Genentech, a member of the Roche Group, recently announced the
accelerated approval of TECENTRIQ® (atezolizumab) in combination
with ABRAXANE® for the treatment of adult patients with
unresectable locally advanced or metastatic triple-negative breast
cancer (TNBC) whose tumors express PD-L1 as determined by an
FDA-approved test. This indication is approved under accelerated
approval based on progression-free survival. Continued approval for
this indication may be contingent upon verification and description
of clinical benefit in a confirmatory trial(s). This combination is
the first cancer immunotherapy regimen approved for breast cancer
and is based on results from the Phase 3 IMpassion130 study, which
demonstrated that the combination of TECENTRIQ plus ABRAXANE
compared to ABRAXANE monotherapy, as an initial (first-line)
treatment, significantly reduced the risk of disease worsening or
death (progression-free survival) in patients with metastatic or
unresectable locally advanced triple negative breast cancer (TNBC)

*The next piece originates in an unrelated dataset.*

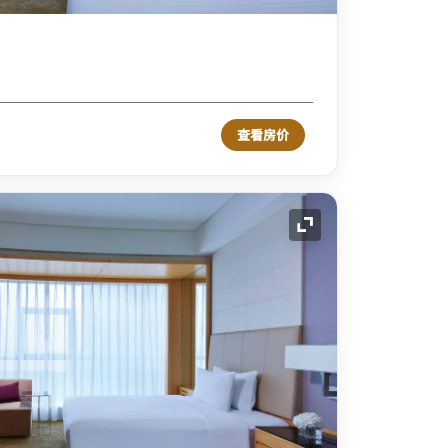
查看房价
展开图标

in the PD-L1 positive populations who had not received chemotherapy
for metastatic disease.
“This is the second approval from the U.S. Food and Drug
Administration of a PD-1/PD-L1 antibody in combination with
ABRAXANE,” said Alise Reicin, M.D., President, Global Clinical
Development for Celgene. “ABRAXANE continues to be studied with
immunotherapy agents as a combination partner across a range of
solid tumors.”
In addition, the Celgene-sponsored, pivotal, Phase 3 apact®
study evaluating the investigational use of ABRAXANE in combination
with gemcitabine following surgical resection (adjuvant treatment)
in patients with pancreatic cancer did not achieve the primary
endpoint of improvement in disease-free survival, as confirmed by
independent radiological review, compared to gemcitabine alone.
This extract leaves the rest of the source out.